Extracted page text data:
Segment Open
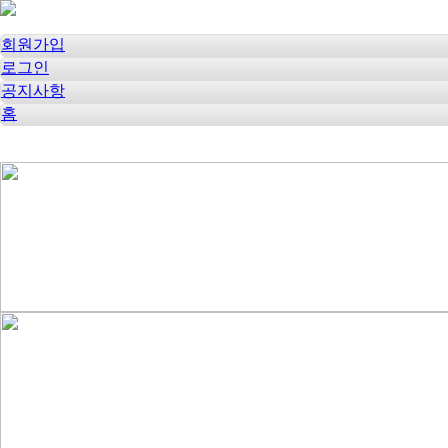
회원가입
로그인
공지사항
홈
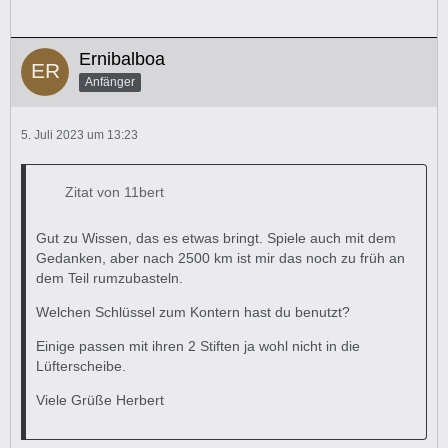
zu empfehlen.
Viele Grüße, Ralf
Ernibalboa
Anfänger
5. Juli 2023 um 13:23
Zitat von 11bert
Gut zu Wissen, das es etwas bringt. Spiele auch mit dem
Gedanken, aber nach 2500 km ist mir das noch zu früh an
dem Teil rumzubasteln.
Welchen Schlüssel zum Kontern hast du benutzt?
Einige passen mit ihren 2 Stiften ja wohl nicht in die
Lüfterscheibe.
Viele Grüße Herbert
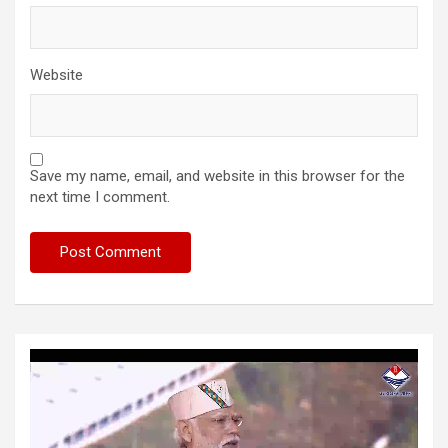
Website
Save my name, email, and website in this browser for the
next time I comment.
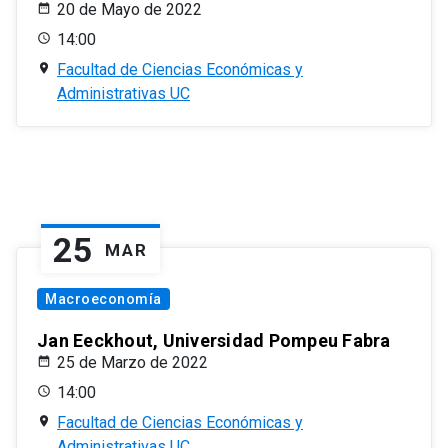
20 de Mayo de 2022
14:00
Facultad de Ciencias Económicas y
Administrativas UC
25
MAR
Macroeconomía
Jan Eeckhout, Universidad Pompeu Fabra
25 de Marzo de 2022
14:00
Facultad de Ciencias Económicas y
Administrativas UC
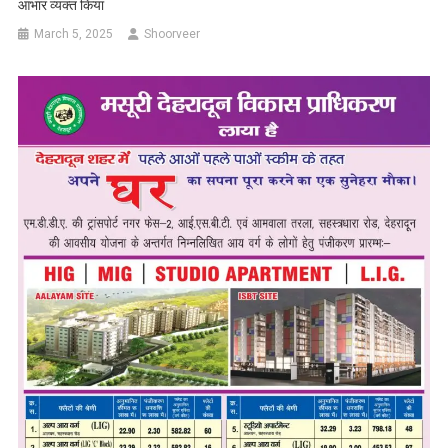
आभार व्यक्त किया
March 5, 2025
Shoorveer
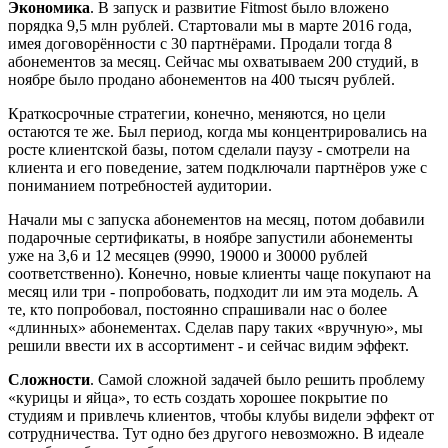
Экономика
. В запуск и развитие Fitmost было вложено
порядка 9,5 млн рублей. Стартовали мы в марте 2016 года,
имея договорённости с 30 партнёрами. Продали тогда 8
абонементов за месяц. Сейчас мы охватываем 200 студий, в
ноябре было продано абонементов на 400 тысяч рублей.
Краткосрочные стратегии, конечно, меняются, но цели
остаются те же. Был период, когда мы концентрировались на
росте клиентской базы, потом сделали паузу - смотрели на
клиента и его поведение, затем подключали партнёров уже с
пониманием потребностей аудитории.
Начали мы с запуска абонементов на месяц, потом добавили
подарочные сертификаты, в ноябре запустили абонементы
уже на 3,6 и 12 месяцев (9990, 19000 и 30000 рублей
соответственно). Конечно, новые клиенты чаще покупают на
месяц или три - попробовать, подходит ли им эта модель. А
те, кто попробовал, постоянно спрашивали нас о более
«длинных» абонементах. Сделав пару таких «вручную», мы
решили ввести их в ассортимент - и сейчас видим эффект.
Сложности
. Самой сложной задачей было решить проблему
«курицы и яйца», то есть создать хорошее покрытие по
студиям и привлечь клиентов, чтобы клубы видели эффект от
сотрудничества. Тут одно без другого невозможно. В идеале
Segment Closed
= Task details =
Please write out only the lines from the one containing "хорошее покрытие по" to the end of the records above, exactly, both ends included.

= Solution below =
«курицы и яйца», то есть создать хорошее покрытие по
студиям и привлечь клиентов, чтобы клубы видели эффект от
сотрудничества. Тут одно без другого невозможно. В идеале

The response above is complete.